Kleiner DLC zum Mid-Price

Im Grunde fehlt hier alles, was ein komplettes Spiel ausmacht, und tatsächlich frage ich mich, was den nicht gerade kleinen Preis rechtfertigt. Andere VR-Experimente mit ähnlichem Umfang werden als kostenlose Erweiterungen angeboten, manche machen gar das komplette Spiel in VR spielbar. Für normalerweise knapp 30 Euro (als aktuelles Angebot knapp 20) möchte ich jedenfalls nicht nur ziellos Punkte erspielen, sondern hätte mir mindestens einen motivierenden Wettkampf-Modus gewünscht.

Zumal auch die VR-Einbindung selbst Wünsche offenlässt. Erstens bewegt sich die Umgebung beim Umsehen selbstständig hin und her, was in der virtuellen Realität Unwohlsein verursachen sowie desorientierend wirken kann und für mich ein Grund ist, Everybody’s Golf VR nicht im Stehen zu spielen. Der

Visuell sind die Kulissen durchaus lebendig - interagieren kann man mit ihnen aber nicht.
Effekt ist zwar hauptsächlich in der Lobby beobachtbar, also dem Hauptmenü, aber das reicht schon.

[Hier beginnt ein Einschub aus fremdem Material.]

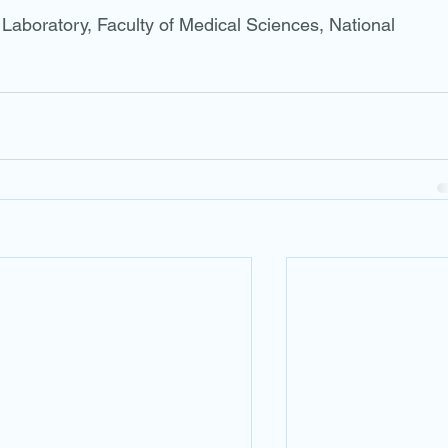
aboratory, Faculty of Medical Sciences, National 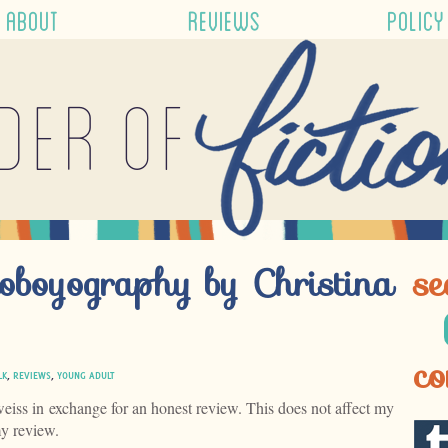
ABOUT
REVIEWS
POLICY
der of
oboyography by Christina
se
co
LK
,
REVIEWS
,
YOUNG ADULT
weiss in exchange for an honest review. This does not affect my
my review.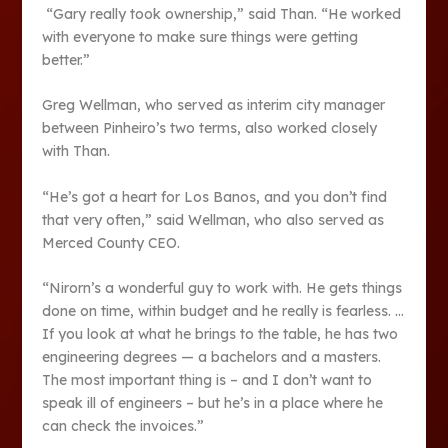
“Gary really took ownership,” said Than. “He worked
with everyone to make sure things were getting
better.”
Greg Wellman, who served as interim city manager
between Pinheiro’s two terms, also worked closely
with Than.
“He’s got a heart for Los Banos, and you don’t find
that very often,” said Wellman, who also served as
Merced County CEO.
“Nirorn’s a wonderful guy to work with. He gets things
done on time, within budget and he really is fearless. …
If you look at what he brings to the table, he has two
engineering degrees — a bachelors and a masters.
The most important thing is – and I don’t want to
speak ill of engineers – but he’s in a place where he
can check the invoices.”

VR-Erlebnis ohne Immersion

Weiterhin verzichtet Entwickler Clap Hanz auf etliche Möglichkeiten, mit VR-typischen Aktionen ein umfassendes Erlebnis zu schaffen. Man darf z.B. den Stift auf dem Tresen der Lobby nicht anfassen. Man geht auch nicht in die Hocke, um mit der Hand virtuelles Gras zu greifen und es anschließend loszulassen, um die Windstärke abzuschätzen – ein profaner Tastendruck erledigt stattdessen, was eine immersive Interaktion hätte sein können.

Zu allem Überfluss gehört Everybody’s Golf zu jenen Titeln, in denen man die Blickrichtung nicht frei wählen darf, sondern dazu gezwungen wird, direkt in Richtung des Referenzpunkts, also die PlayStation-Kamera zu schauen. Dabei ist Golfen ohnehin nicht das am besten für PSVR geeignete Genre, da sich Kopf und Schläger in relativ weiter Entfernung voneinander befinden. Das Blickfeld der Kamera ist im Vergleich zu den Sensoren anderer VR-Hardware aber relativ klein, sodass ich mich zumindest ungewohnt weit weg von der Kamera stellen bzw. setzen muss. Rücke ich näher heran, verliert die Kamera den Schläger ständig aus dem „Blick“ - und ich als Spieler damit die Kontrolle.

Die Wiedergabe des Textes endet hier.